Wore: dark blue jeans (Monarchy), coat, blue dress shirt (HUGO)
Logged into C’s email and found video. Clearly shows L. but no clues as to where she is now. C is at the old house, but G there and keeping an eye on everything. P says he’s going to take care of it. This is all his fault.
Beware the ides of March. Some joke. I found her collar, but no clue as to how she got out of it. P must have not clipped it on correctly. I have to find a way to use this to wedge P and A further apart.
I have to control the situation.
“Control” is underlined twice, the second line so heavy that it ripped through the page.
I stare at the entry until the words blur in front of me. C is Cassel—the video must have been of me up on the roof. P must be Philip. A could be Anton, since Barron mentioned him before. I blink at G for a moment and then realize it’s for our grandfather. But L? I immediately think of Lila, even though it makes no sense.
I grab the laptop and play the video of me again, frame by frame. We barely see any of the crowd; the camera pans over people too fast to catch anything but blurs. The only faces I can pick out belong to students. No Lila. No dead girls. No one that doesn’t belong. No one wearing a collar.
The only thing in that video that could be wearing a collar is the cat.
Only you can undo the curse.
The thought is so absurd that it actually makes me grin.
I walk toward the bathroom to splash water on my face, but as I pass a door, the strong smell of ammonia stops me. It opens into a room, empty except for a metal cage that sits near the window. The hinged wire door is open. The newspaper stuffed into the cage and the wooden floor around it is stained with what, given the sharp smell and the yellowing, is probably cat piss. Thick crusted layers of it, like something was kept locked up for a long time and not cleaned up after.
I hold my breath and lean closer. Caught in a wire joint are a few short white hairs. I back out of the room.

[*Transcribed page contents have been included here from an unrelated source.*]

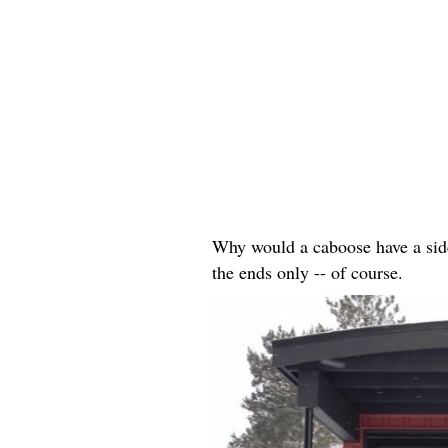
Why would a caboose have a side 
the ends only -- of course.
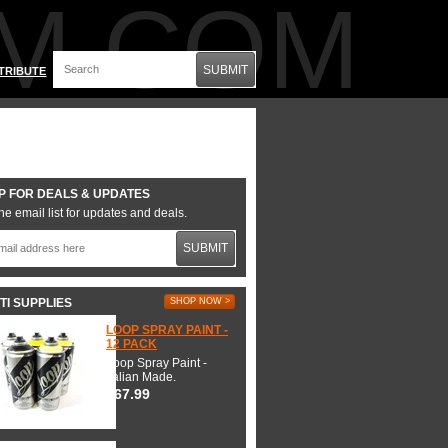
M.COM
SUBMIT
TRIBUTE
P FOR DEALS & UPDATES
he email list for updates and deals.
SUBMIT
TI SUPPLIES
SHOP NOW >
LOOP SPRAY PAINT -
12 PACK
Loop Spray Paint -
Italian Made.
$67.99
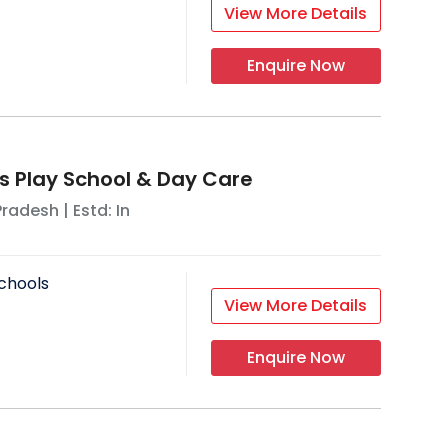
View More Details
Enquire Now
s Play School & Day Care
Pradesh
| Estd: In
chools
View More Details
Enquire Now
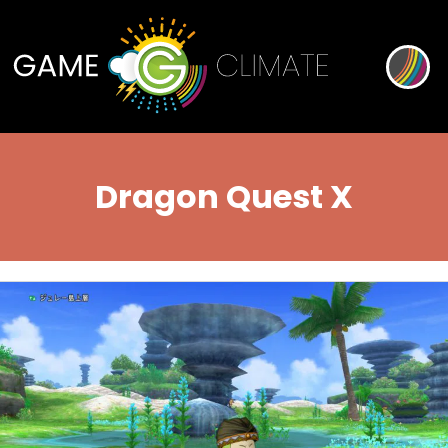
Dragon Quest X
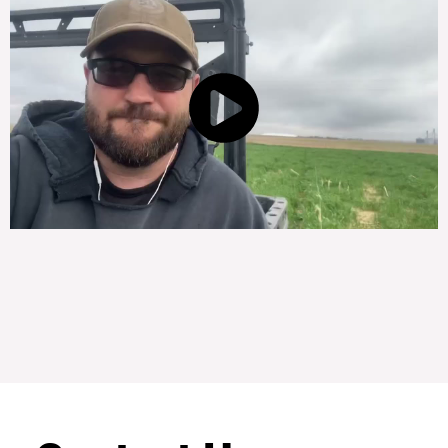
Subscribe to our
newsletter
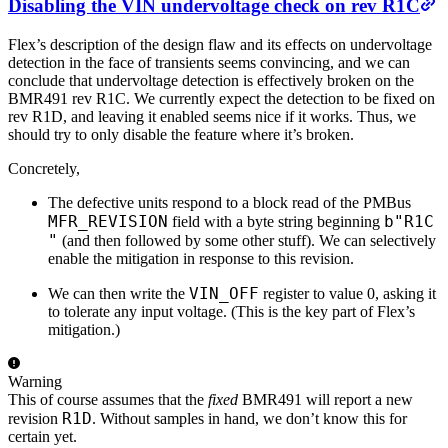
Disabling the VIN undervoltage check on rev R1C
Flex’s description of the design flaw and its effects on undervoltage
detection in the face of transients seems convincing, and we can
conclude that undervoltage detection is effectively broken on the
BMR491 rev R1C. We currently expect the detection to be fixed on
rev R1D, and leaving it enabled seems nice if it works. Thus, we
should try to only disable the feature where it’s broken.
Concretely,
The defective units respond to a block read of the PMBus
MFR_REVISION
b"R1C
field with a byte string beginning
"
(and then followed by some other stuff). We can selectively
enable the mitigation in response to this revision.
VIN_OFF
We can then write the
register to value 0, asking it
to tolerate any input voltage. (This is the key part of Flex’s
mitigation.)
Warning
This of course assumes that the
fixed
BMR491 will report a new
R1D
revision
. Without samples in hand, we don’t know this for
certain yet.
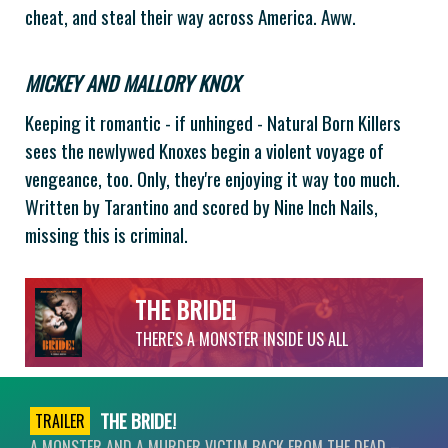
cheat, and steal their way across America. Aww.
MICKEY AND MALLORY KNOX
Keeping it romantic - if unhinged - Natural Born Killers
sees the newlywed Knoxes begin a violent voyage of
vengeance, too. Only, they're enjoying it way too much.
Written by Tarantino and scored by Nine Inch Nails,
missing this is criminal.
THE BRIDE!
THERE'S A MONSTER INSIDE US ALL
THE BRIDE!
TRAILER
A MONSTER AND A MURDER VICTIM BACK FROM THE DEAD –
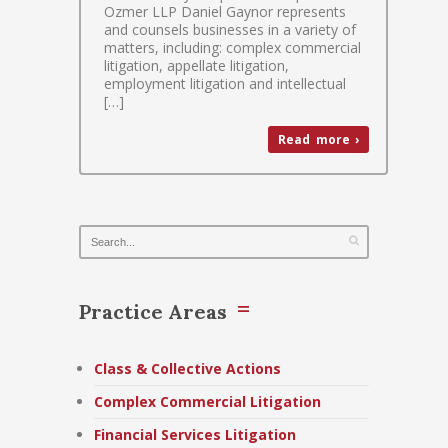
Ozmer LLP Daniel Gaynor represents
and counsels businesses in a variety of
matters, including: complex commercial
litigation, appellate litigation,
employment litigation and intellectual
[…]
Read more ›
Practice Areas
Class & Collective Actions
Complex Commercial Litigation
Financial Services Litigation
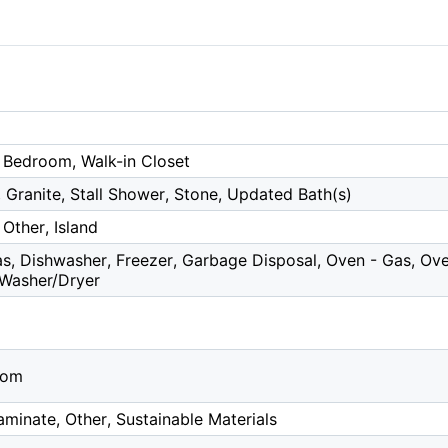
 Bedroom, Walk-in Closet
 Granite, Stall Shower, Stone, Updated Bath(s)
Other, Island
, Dishwasher, Freezer, Garbage Disposal, Oven - Gas, Oven
 Washer/Dryer
oom
minate, Other, Sustainable Materials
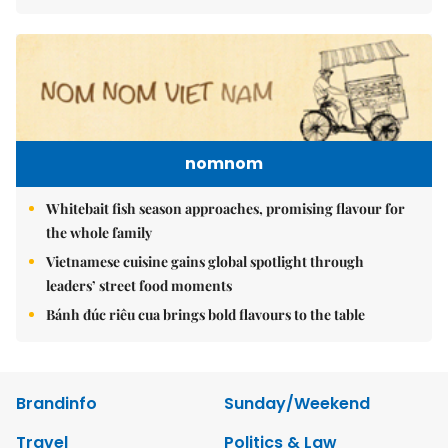
nomnom
Whitebait fish season approaches, promising flavour for
the whole family
Vietnamese cuisine gains global spotlight through
leaders’ street food moments
Bánh đúc riêu cua brings bold flavours to the table
Brandinfo
Sunday/Weekend
Travel
Politics & Law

Barron’s losing his memories. So’s Maura, and maybe me too. I don’t remember the details of Lila’s murder. I don’t remember how I got onto the roof. I don’t remember what happened to my memory charm.
Let’s say someone is taking those memories. I don’t think that’s too much of a stretch.
Let’s also say someone gave me that dream, the one where the cat was begging for help. If I were cursed to have it, that would mean someone had to touch me, hand to skin. The cat—the one that slept on my bed, the one near my dorm room in the video—did touch me.